B. La consécration de la valeur probante du rapport du médecin-conseil
Le tribunal accorde une force probante déterminante au rapport médical du médecin-conseil de la caisse, établi le 7 février 2025. Ce rapport décrit un examen clinique complet, une discussion médico-légale circonstanciée et les doléances de l’assurée. Le médecin-conseil conclut à une “aptitude à un travail adapté” et à une “fin d’arrêt au 28/02/2025”. Le tribunal relève également que la commission médicale de recours amiable, saisie par l’assurée, a estimé que l’état de santé permettait une reprise d’activité quelconque. Face à l’absence d’éléments médicaux contemporains produits par l’assurée, le rapport du médecin-conseil devient l’élément central de la décision. Cette approche est conforme à la jurisprudence qui admet que le médecin-conseil peut, sur la base d’un examen clinique et d’une analyse de l’évolution, fixer la date de consolidation ou d’aptitude. Le tribunal ne se contente pas de suivre l’avis médical mais vérifie sa cohérence avec les faits établis. En l’espèce, la reprise effective du travail à mi-temps et l’absence de documents médicaux récents corroborent les conclusions du médecin-conseil. Le jugement écarte donc la demande d’expertise judiciaire et confirme la décision de la caisse, démontrant une application équilibrée entre le droit de l’assuré à des indemnités et la nécessité d’une preuve médicale suffisante.

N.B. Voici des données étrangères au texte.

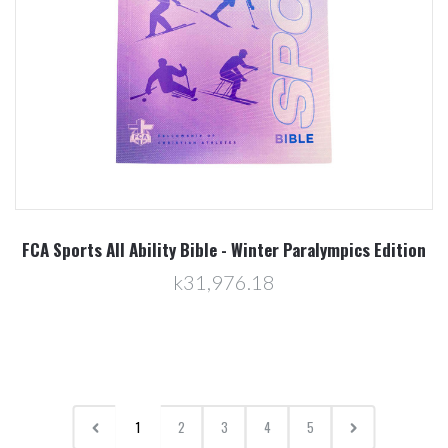
FCA Sports All Ability Bible - Winter Paralympics Edition
k31,976.18
1
2
3
4
5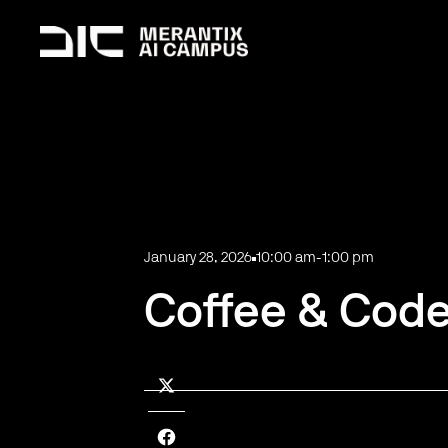
January 28, 2026
10:00 am
-
1:00 pm
Coffee & Code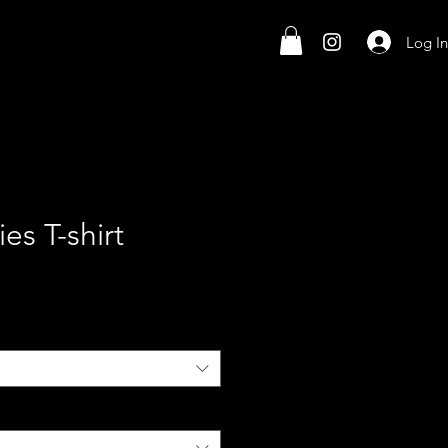
Log In
es T-shirt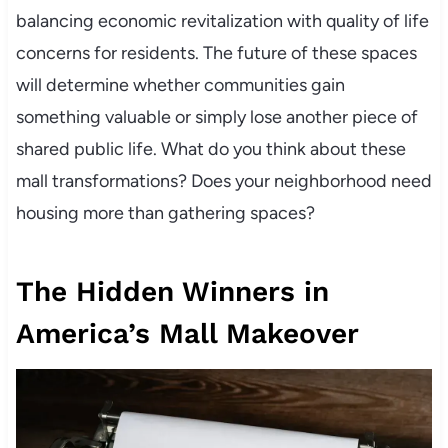
balancing economic revitalization with quality of life
concerns for residents. The future of these spaces
will determine whether communities gain
something valuable or simply lose another piece of
shared public life. What do you think about these
mall transformations? Does your neighborhood need
housing more than gathering spaces?
The Hidden Winners in
America’s Mall Makeover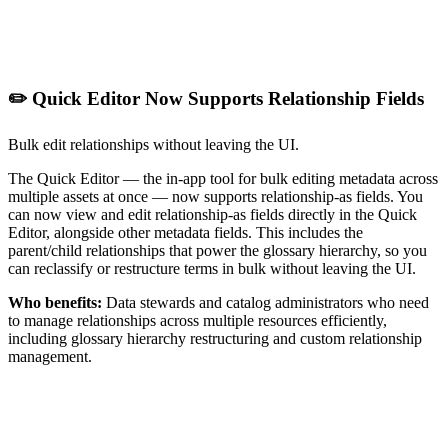
✏️ Quick Editor Now Supports Relationship Fields
Bulk edit relationships without leaving the UI.
The Quick Editor — the in-app tool for bulk editing metadata across
multiple assets at once — now supports relationship-as fields. You
can now view and edit relationship-as fields directly in the Quick
Editor, alongside other metadata fields. This includes the
parent/child relationships that power the glossary hierarchy, so you
can reclassify or restructure terms in bulk without leaving the UI.
Who benefits:
Data stewards and catalog administrators who need
to manage relationships across multiple resources efficiently,
including glossary hierarchy restructuring and custom relationship
management.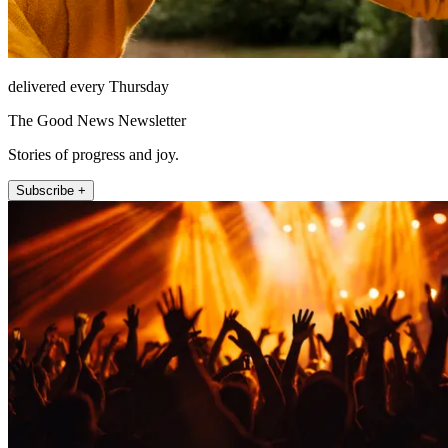
delivered every Thursday
The Good News Newsletter
Stories of progress and joy.
Subscribe +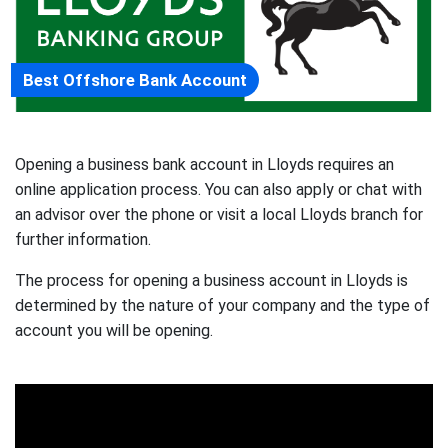
Best Offshore Bank Account
Opening a business bank account in Lloyds requires an
online application process. You can also apply or chat with
an advisor over the phone or visit a local Lloyds branch for
further information.
The process for opening a business account in Lloyds is
determined by the nature of your company and the type of
account you will be opening.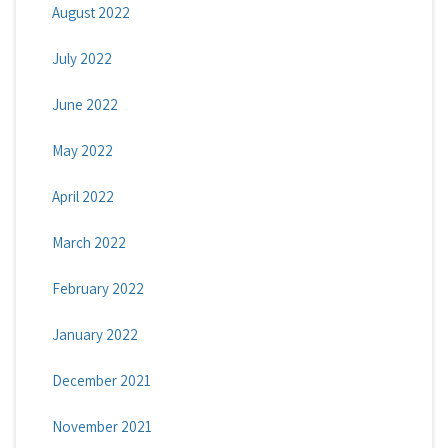
August 2022
July 2022
June 2022
May 2022
April 2022
March 2022
February 2022
January 2022
December 2021
November 2021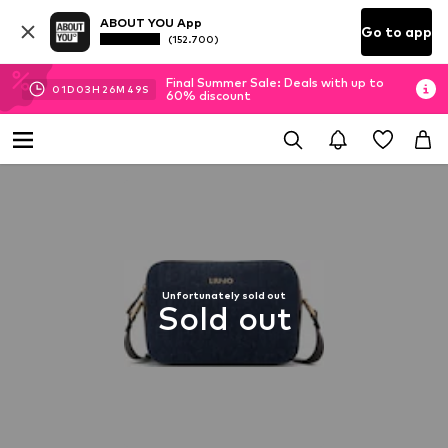
ABOUT YOU App
Go to app
(152.700)
Final Summer Sale: Deals with up to
01
D
03
H
26
M
48
S
60% discount
Unfortunately sold out
Sold out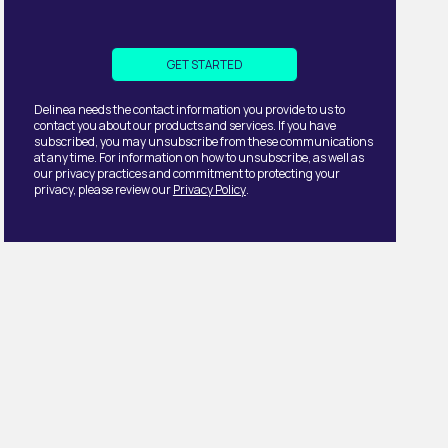
Delinea needs the contact information you provide to us to
contact you about our products and services. If you have
subscribed, you may unsubscribe from these communications
at any time. For information on how to unsubscribe, as well as
our privacy practices and commitment to protecting your
privacy, please review our
Privacy Policy
.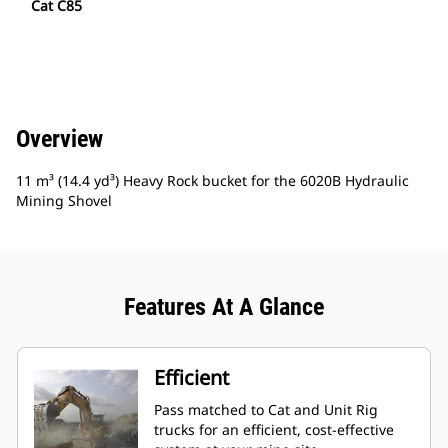
Cat C85
Overview
11 m³ (14.4 yd³) Heavy Rock bucket for the 6020B Hydraulic
Mining Shovel
Features At A Glance
Efficient
Pass matched to Cat and Unit Rig
trucks for an efficient, cost-effective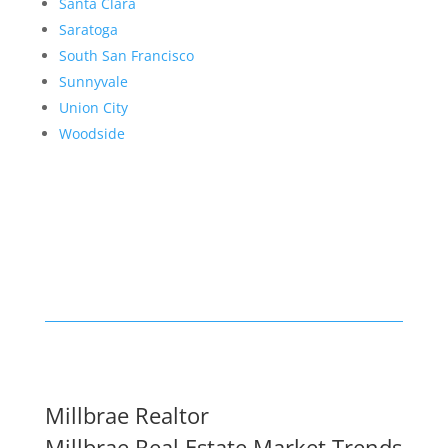
Santa Clara
Saratoga
South San Francisco
Sunnyvale
Union City
Woodside
Millbrae Realtor
Millbrae Real Estate Market Trends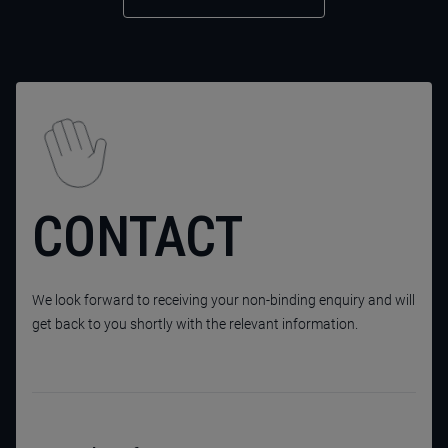
CONTACT
We look forward to receiving your non-binding enquiry and will
get back to you shortly with the relevant information.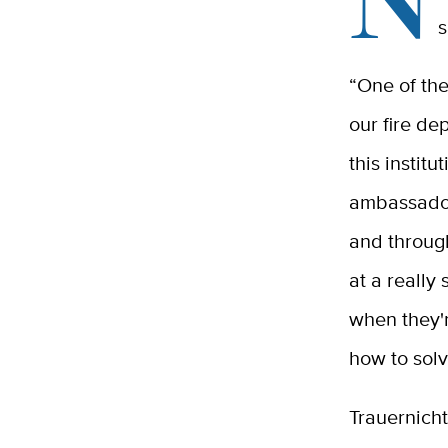
s
“One of the
our fire de
this institu
ambassador,
and throug
at a really
when they'
how to solv
Trauernicht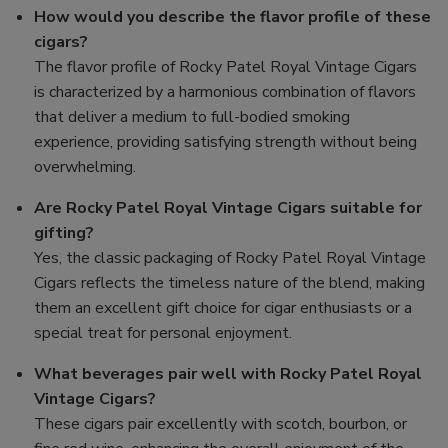
How would you describe the flavor profile of these
cigars?
The flavor profile of Rocky Patel Royal Vintage Cigars
is characterized by a harmonious combination of flavors
that deliver a medium to full-bodied smoking
experience, providing satisfying strength without being
overwhelming.
Are Rocky Patel Royal Vintage Cigars suitable for
gifting?
Yes, the classic packaging of Rocky Patel Royal Vintage
Cigars reflects the timeless nature of the blend, making
them an excellent gift choice for cigar enthusiasts or a
special treat for personal enjoyment.
What beverages pair well with Rocky Patel Royal
Vintage Cigars?
These cigars pair excellently with scotch, bourbon, or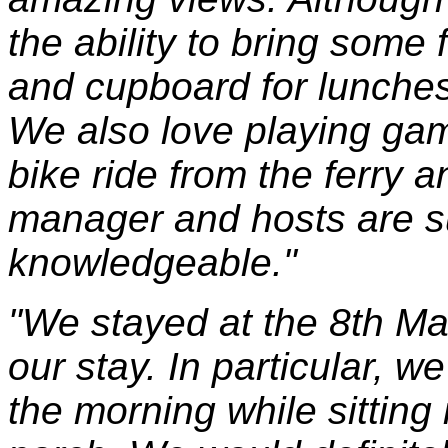
the ability to bring some 
and cupboard for lunches
We also love playing game
bike ride from the ferry 
manager and hosts are su
knowledgeable."
"We stayed at the 8th Ma
our stay. In particular, we
the morning while sitting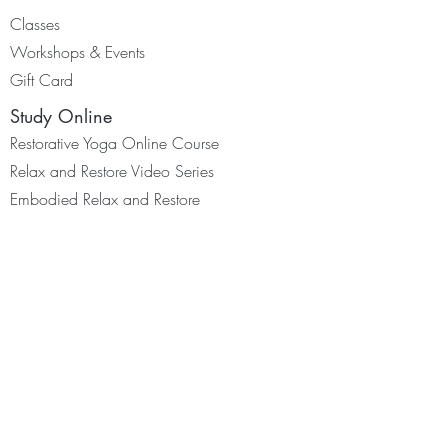
Classes
Worksh
ops & Events
Gift Card
Study Online
Restorative Yoga Online Course
Relax and Restore Video Series
Embodied Relax and Restore
Yoga for Scoliosis Programme
©2026 Adelene Cheong. All rights
reserved.
Resources
Membership
Youtube & Podcast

Jurisprudences utilisées pour enrichir le commentaire
Fondements juridiques
Article L. 321-1 du Code de la sécurité sociale En vigueur
L’assurance maladie assure le versement d’indemnités journalières à l’assuré qui se trouve dans l’incapacité physique constatée par le médecin, selon les règles définies par l’article L. 162-4-1 du présent code et au troisième alinéa de l’article L. 6316-1 du code de la santé publique, de continuer ou de reprendre le travail ; l’incapacité peut être également constatée, dans les mêmes conditions, par la sage-femme ou le chirurgien-dentiste dans la limite de leur compétence professionnelle ; toutefois, les arrêts de travail prescrits à l’occasion d’une cure thermale ne donnent pas lieu à indemnité journalière, sauf lorsque la situation de l’intéressé le justifie suivant des conditions fixées par décret.